Senior NPWS staff were in front of the Joint Oireachtas Committee last month where they were keen to stress that the ship was turning. In addition, big budget projects are underway for everything from bog restoration to boosting numbers of threatened birds.

On the downside, we still have no plans for addressing problems in National Parks and the NPWS online presence remains woeful. Noonan, who, along with Eamon Ryan, was an important champion for the Nature Restoration Law, was also instrumental in the establishment of a hefty €3.15 billion fund for nature projects which will come on stream in 2026. Overall, this is a legacy worthy of celebration.

Also on a positive note, the completion of the Citizens’ Assembly on Biodiversity Loss in 2023 marked a milestone in public engagement and set out in no uncertain terms what needs to happen. Another box ticked.

Much to be done

However, the very big pressures on biodiversity in Ireland remain substantially unchanged. At sea, for instance, there are next to no measures to limit fishing pressure in special areas of conservation; a promise to reinstate a ban on trawling in inshore waters remains unfulfilled; the government refused to support a European Commission initiative to ban bottom trawling in marine protected areas (MPAs) by 2030; and there is still no sign of a law for the creation of MPAs – making it increasingly unlikely that we can meet an international pledge of protecting 30% of our sea by the end of the decade. These are all things the government could have done without EU approval.
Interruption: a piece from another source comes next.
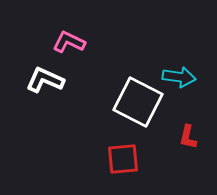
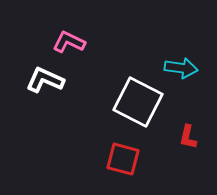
cyan arrow: moved 2 px right, 9 px up
red square: rotated 20 degrees clockwise
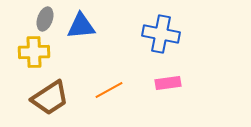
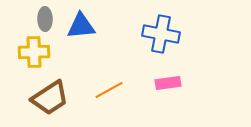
gray ellipse: rotated 20 degrees counterclockwise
On land, we now have a new programme for afforestation. On the plus side, it comes with substantial funding of €1.3 billion while minister Pippa Hackett succeeded in ironing out the regulatory mess that she inherited from her predecessor.

However, the final plan seems to have satisfied nobody. The Green Party had a mandate to do away entirely with a deeply unpopular and ecologically disastrous policy of planting monocultures of conifers and prioritising the expansion of native forests but failed to do so. Peatlands and high nature value farmland have better protections from afforestation but on the other hand, stiff fees were introduced for people wanting to participate in forestry planning in the belief that ‘objectors’ were holding things up. Meanwhile, the rate of afforestation is set to be even lower this year (716 hectares for the year to the end of June) than it was last year, and falls well, well short of a target to reach 8,000 hectares per annum.

Farming

Agriculture remains the granddaddy of all our environmental problems. Fianna Fáil’s Charlie McConalogue oversaw the introduction of a new round of the Common Agriculture Policy but very little of the nearly €10 billion is going to measurable improvements in the environment. The celebrated project in the Burren, Co. Clare has seen biodiversity indicators go into decline since its introduction. A promise to phase out badger culling “as soon as possible” is nowhere near being achieved and 5,258 of these beautiful animals were snared and shot in 2022, while TB in cattle rose to record levels.

Perhaps the greatest positive change is that farmers are no longer penalised for having natural habitats on their land but the promise in 2020 that they would be rewarded “for sequestering carbon, restoring biodiversity, improving water and air quality” has not been fulfilled.

This government has had an unprecedented level of financial and public backing to implement needed changes to how we use our land and sea. Yet we haven’t seen those changes materialise and the next government may not be so fortunate. Compared to what the government itself promised in 2020, they have fallen a long way short in addressing the biodiversity crisis. The Green Party, which was a driver of the green elements in the programme for government, has clocked up many achievements but they must be disappointed that their influence over the other big parties was not greater.

Pádraic Fogarty is an environmental campaigner.